Denmark, Norway and Sweden said they would wait until next week to decide whether to resume their rollouts of the shot after several people who received it developed blood clots.
They were among more than a dozen EU nations that suspended AstraZeneca vaccinations while the European Medicines Agency probed the blood clot cases, some of which were fatal.
The agency concluded Thursday that the British drugmaker’s vaccine does not increase the overall risk of blood clots, leading several countries — including Italy, France and Germany — to announce they would take it off the shelf.
But the three Scandinavian countries were more cautious, saying they wanted to finish their own national reviews.
Health officials in Denmark said they would not decide whether to continue their AstraZeneca rollout until after the end of the two-week pause.

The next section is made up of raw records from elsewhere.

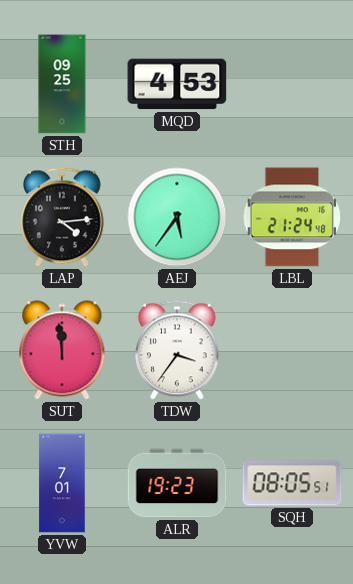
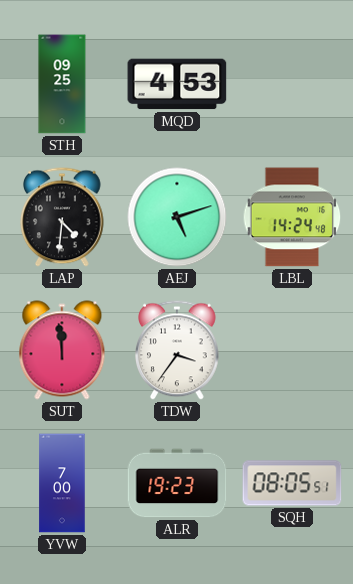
LAP: 4:14 -> 4:31
AEJ: 5:36 -> 5:12
LBL: 21:24 -> 14:24
YVW: 7:01 -> 7:00
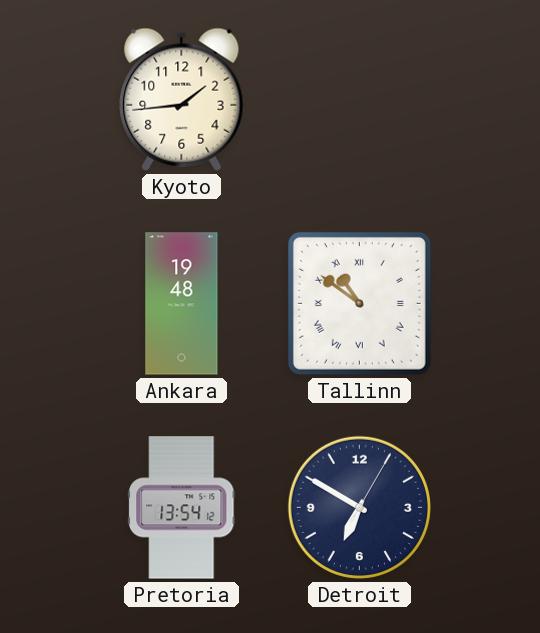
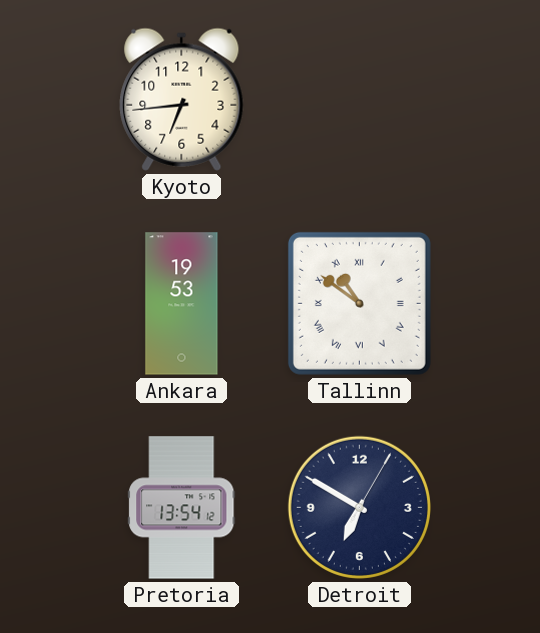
Kyoto: 1:44 -> 6:44
Ankara: 19:48 -> 19:53
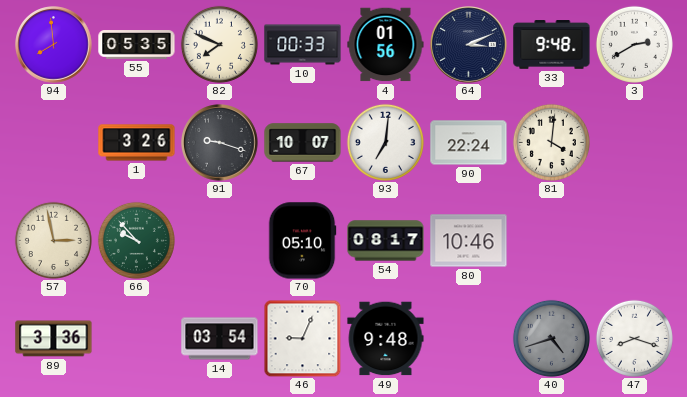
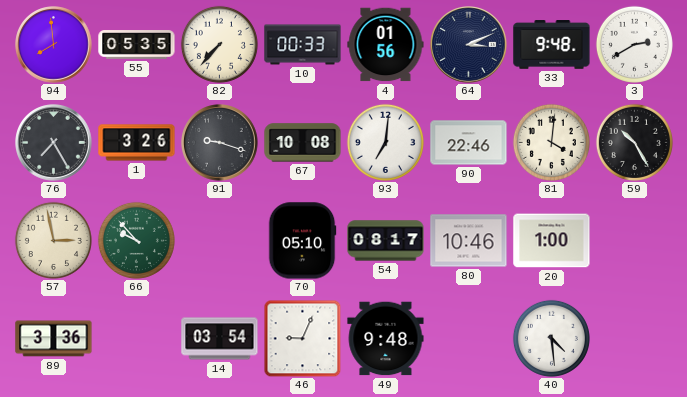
82: 7:49 -> 7:37
76: none -> 7:25
67: 10:07 -> 10:08
90: 22:24 -> 22:46
59: none -> 10:25
20: none -> 1:00
40: 4:42 -> 4:29
40 dial: grey -> white
47: 8:18 -> none
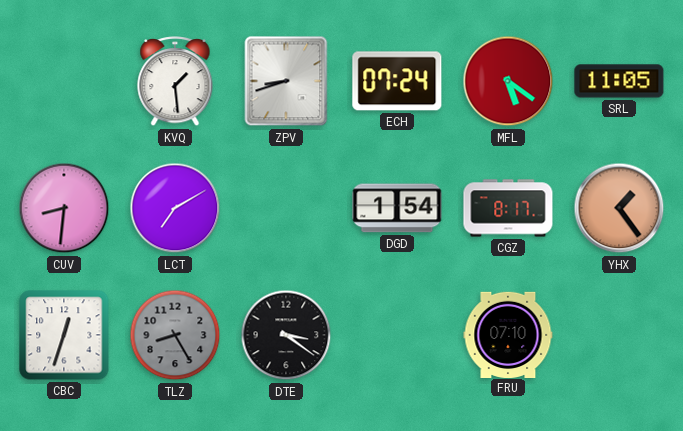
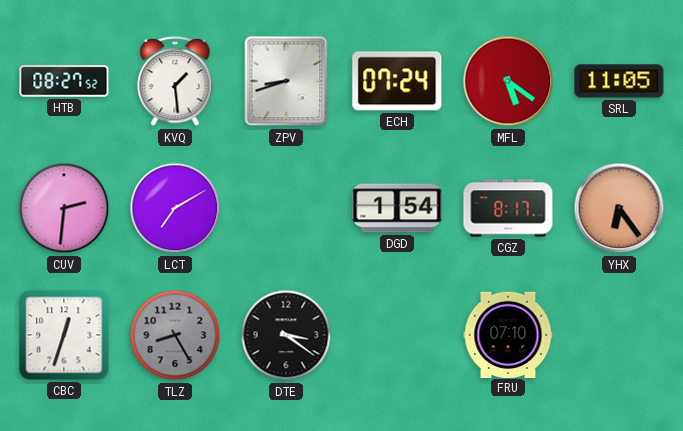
HTB: none -> 08:27
CUV: 8:31 -> 2:31
YHX: 1:24 -> 6:24
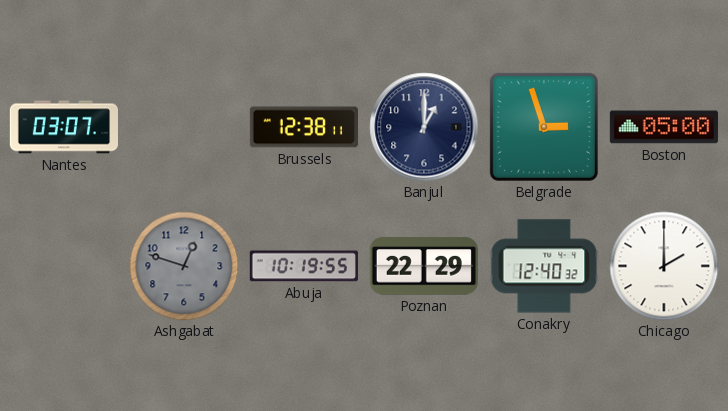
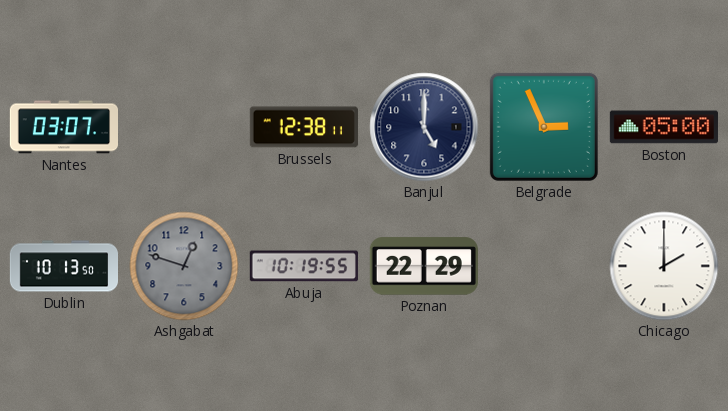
Banjul: 1:00 -> 5:00
Belgrade: 2:57 -> 2:56
Dublin: none -> 10:13
Conakry: 12:40 -> none
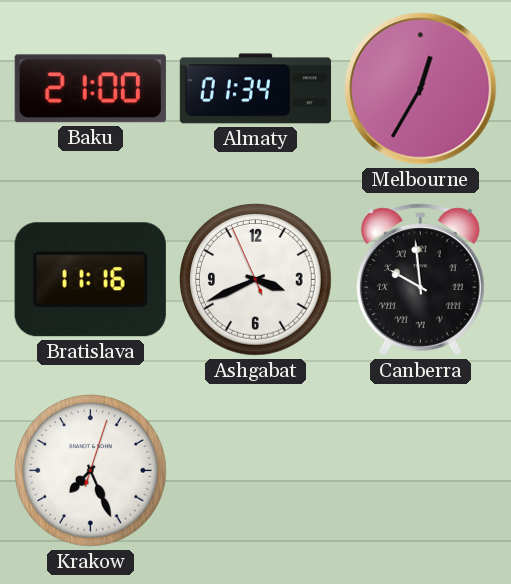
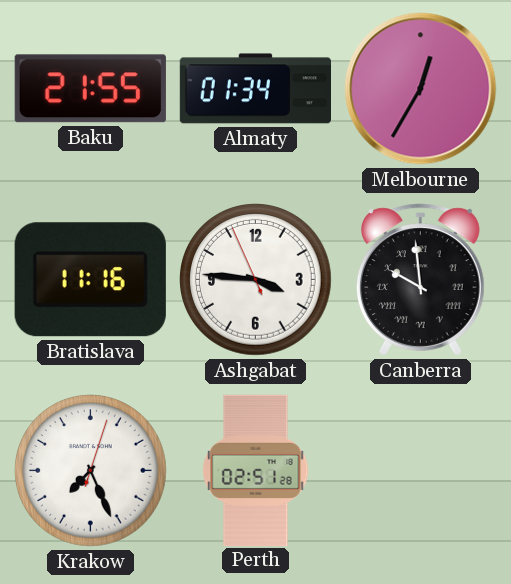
Baku: 21:00 -> 21:55
Ashgabat: 3:40 -> 3:45
Perth: none -> 02:51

The country announced the suspension last week after a 60-year-old vaccinated woman developed “highly unusual symptoms” before dying from a blood clot.
“It is important that we together with EMA and the other drug regulatory authorities take our time to evaluate this type of reports thoroughly,” Tanja Erichsen, the Danish Medicines Agency’s acting director of pharmacovigilance, said in a Thursday statement.
Both Norway and Sweden said they would take the EMA’s conclusions into account as they mull whether to restart AstraZeneca vaccinations.
Officials noted the severity of some of the blood clot cases. The EMA, though, said they were rare — just 25 blood clot cases had been reported as of Tuesday out of about 20 million Europeans who had received the shot.
“Due to the situation with several serious cases in Norway, we want to thoroughly review the situation before we make a conclusion,” said Geir Bukholm, director of the Division of Infection Control at the Norwegian Institute of Public Health.
The three countries differed from their Nordic neighbor, Finland, which never stopped using AstraZeneca’s vaccine. Like the World Health Organization and AstraZeneca itself, health officials there noted that there was no evidence that the shot increased the risk of blood clots.
AstraZeneca’s US-listed shares were up about 0.6 percent in premarket trading Friday at $49.64 as of 7:40 a.m.